30 października w sali widowiskowej w Kikole odbyło się spotkanie z inwestorem i wykonawcą Centralnego Portu Komunikacyjnego, którego linie kolejowe i drogowe przebiegać będą także przez gminę Kikół
– Realizacja naszej inwestycji wiąże się z nabywaniem gruntów prywatnych i odbywa się to na dwa sposoby – mówi Joanna Bogdanowicz. – Jednym trybem jest wywłaszczenie, które w procesie administracyjnym prowadzi wojewoda i odbywa się to na późniejszym etapie inwestycji. Pierwszą procedurą jest program dobrowolnych nabyć opisany w ustawie o Centralnym Porcie Komunikacyjnym i możemy go uruchomić po otrzymaniu decyzji środowiskowej, kiedy już dokładnie będziemy wiedzieli, które grunty są potrzebne pod inwestycję. Odbywa się to na zasadach indywidualnych, dane nieruchomości wyceniane są przez rzeczoznawcę i jest podpisywana umowa kupna-sprzedaży, jeżeli właściciel skorzysta z takiej oferty.
Lepiej sprzedać dobrowolnie
A oferta w trybie dobrowolnych nabyć wygląda tak, że do ceny wskazanej przez rzeczoznawcę majątkowego dodawane jest 40 procent do nieruchomości zabudowanej i 20 procent do gruntów, czyli nieruchomości niezabudowanych.

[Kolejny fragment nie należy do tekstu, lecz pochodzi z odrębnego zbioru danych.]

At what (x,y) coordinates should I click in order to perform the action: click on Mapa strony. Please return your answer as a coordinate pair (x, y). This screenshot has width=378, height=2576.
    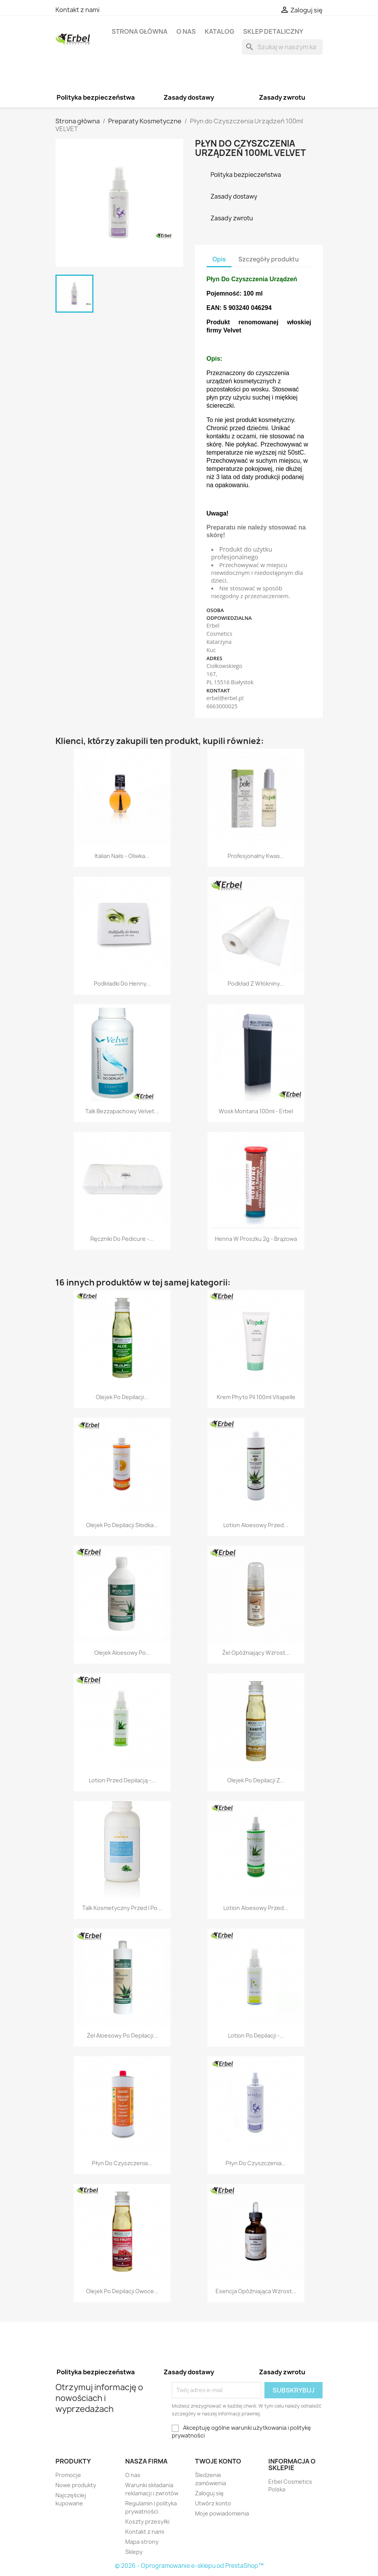     Looking at the image, I should click on (142, 2541).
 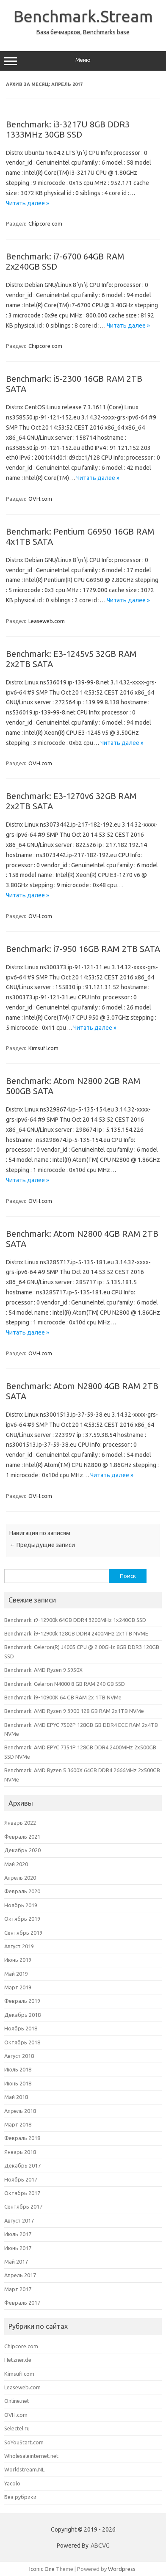 I want to click on Ноябрь 2018, so click(x=20, y=2028).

– Dla budynków w złym stanie technicznym korzystniejsza jest metoda odtworzeniowa, ponieważ wartość takich budynków jest niska i dodając 40 procent, oferta mogłaby być niezbyt atrakcyjna – dodaje Joanna Bogdanowicz. – Metoda odtworzeniowa bez stopnia zużycia polega na tym, że wycenia się za ile dana nieruchomość mogłaby być odtworzona, czyli zbudowana w dzisiejszych realiach. Taki sam budynek, o takich samych parametrach może zostać odtworzony w nowym miejscu.
Jak będą wyglądały płatności za domy, gospodarstwa czy grunta przejęte pod budowę CPK? Otóż w przypadku dobrowolnych nabyć, a więc najbardziej korzystnego wariantu, wypłata pełnej sumy ustalonej przez rzeczoznawcę zwiększonej stosunkowo o 40 procent lub 20 procent nastąpi w ciągu 30 dni po podpisaniu umowy w formie odszkodowania.

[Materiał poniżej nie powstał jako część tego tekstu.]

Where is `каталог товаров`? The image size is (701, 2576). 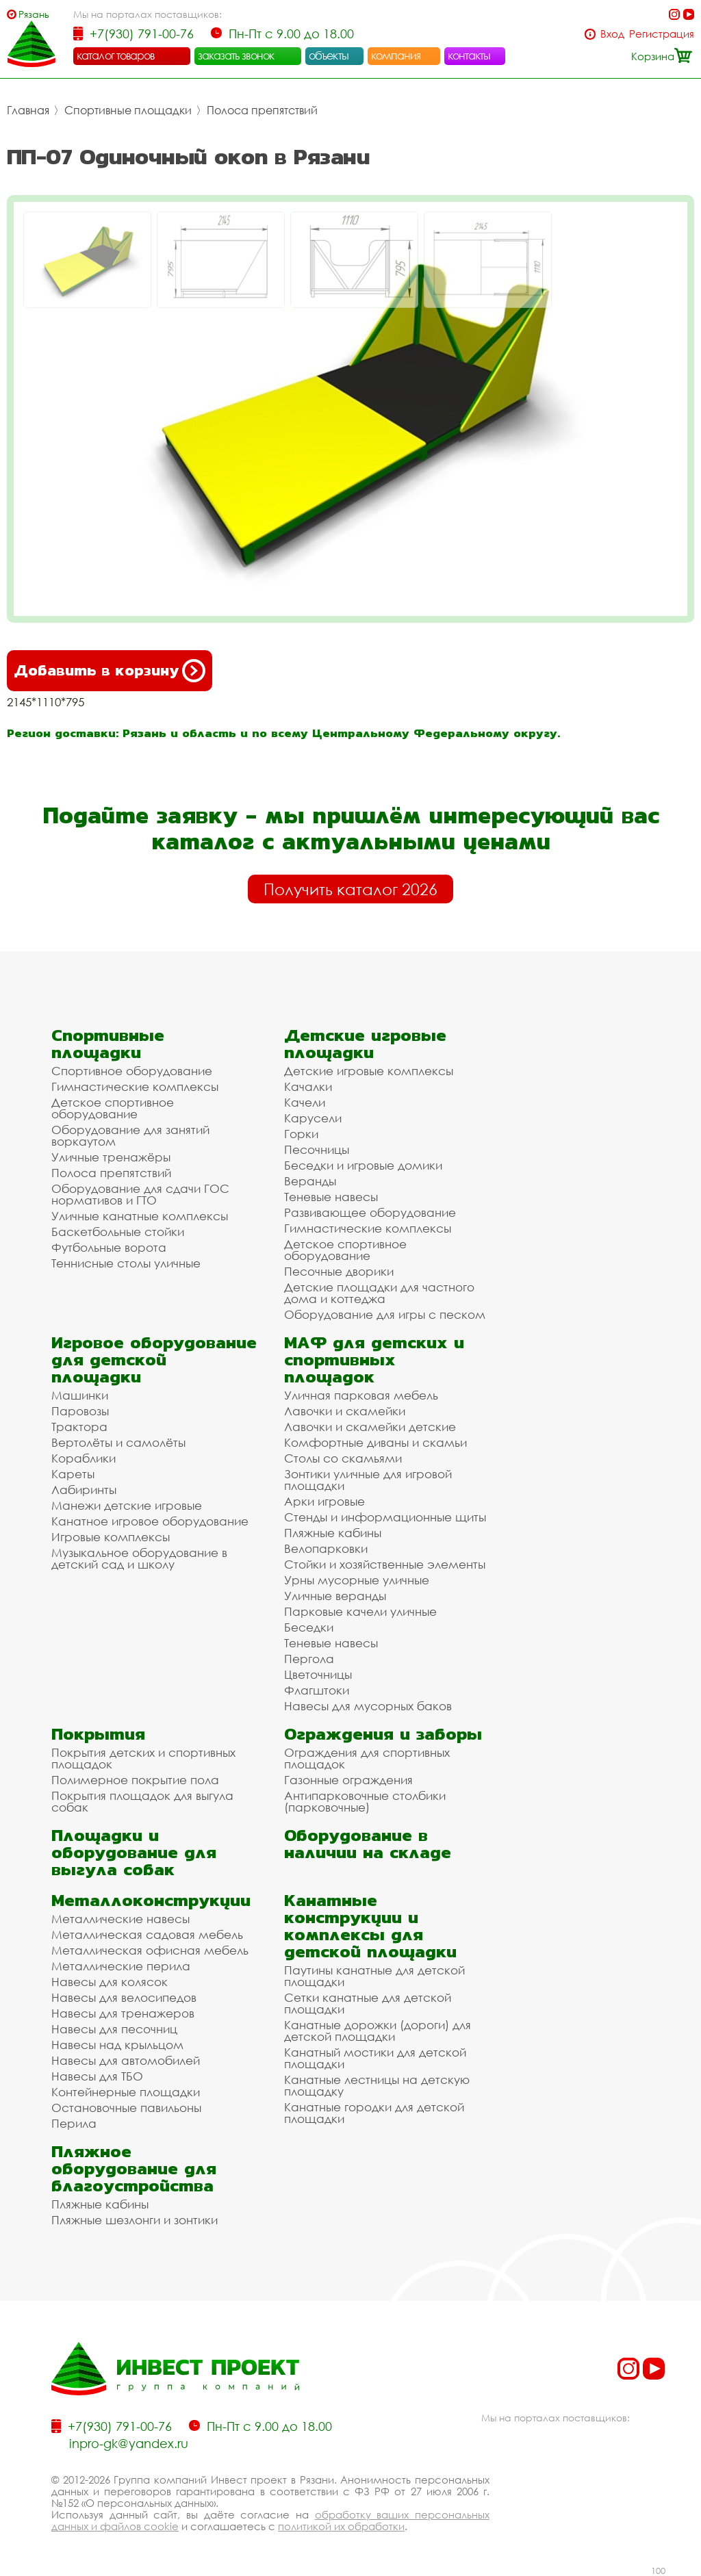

– Od podpisania umowy kupna-sprzedaży i protokołu uzgodnień można mówić o czasie, kiedy dana nieruchomość zostanie oddana, można ją użytkować przez dany okres czasu i to też jest dodatkowym atutem – wyjaśnia Joanna Bogdanowicz z CPK. – Mając już odszkodowanie na koncie, można znaleźć sobie coś nowego lub wybudować dom. Jeśli zaś chodzi o wywłaszczenie, procedurę prowadzi wojewoda i wtedy odszkodowanie wypłacane jest w innych terminach, mogą tu występować procesy odwoławcze.
Poprowadzą każdego za rękę
Firma CPK dysponuje pracownikami, którzy mogą dotrzeć do mieszkańców starszych czy takich, którzy nie są w stanie poradzić sobie z formalnościami. Nie są jeszcze w ustawie o CPK ustalone rozwiązania dla rolników, którzy oprócz utraty nieruchomości czy gruntów rolnych utracą także gospodarstwo rolne jako miejsce pracy. Rolnikowi nie jest łatwo się przebranżowić, szczególnie osobom w wieku 50-60 lat.

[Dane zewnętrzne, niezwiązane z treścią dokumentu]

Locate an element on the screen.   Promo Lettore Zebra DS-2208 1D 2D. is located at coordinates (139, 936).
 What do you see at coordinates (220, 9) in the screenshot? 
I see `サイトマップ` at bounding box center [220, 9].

– Program będziemy udoskonalać – wyjaśniają inwestorzy. – Na terenie lotniska było coś takiego jak renta rolnicza, ale czy taki zakres będzie wprowadzony w programie kolejowym dobrowolnych nabyć, dowiemy się w odpowiednim etapie.
Przed inwestorem jeszcze zdobycie decyzji środowiskowej, koncepcji programowej na budowę CPK. Prace cały czas trwają, podobnie jak konsultacje z mieszkańcami regionów, przez które będą przebiegać linie kolejowe i drogi prowadzące do Centralnego Portu Komunikacyjnego. Każda zainteresowana osoba może uzyskać szczegółowe informacje pod numerem telefonu 539 188 404 lub na stronie www.cpk.pl.
Zbudują dobre drogi
– Wszystkie obiekty drogowe będą miały parametry maksymalne dla wszystkich pojazdów – wyjaśniają inwestorzy. – Drogi będą budowane o nawierzchni bitumicznej i szerokości 5 metrów. Jeżeli przy okazji tej naszej inwestycji będziemy w stanie rozwiązać lokalne problemy komunikacyjne, to będzie to robić, takie jest założenie. Naszym celem jest zapewnienie jak najkorzystniejszego rozkładu jazdy pociągów, nie tylko pociągów dużych prędkości, ale też pociągów regionalnych. Staraliśmy się tak zaprojektować stacje, najbliższa od Kikoła jest 10 kilometrów w Lipnie. Cała inwestycja jest tak zaprojektowana, żeby uzupełniała system transportu, nie tylko koleje, ale również drogi. Więc drogi, które my będziemy budowali wokół kolei, też ma ten transport zapewniać i usprawniać. Inwestycja przewiduje też transport towarowy, co wpłynie na zmniejszenie transportu towarowego na drogach.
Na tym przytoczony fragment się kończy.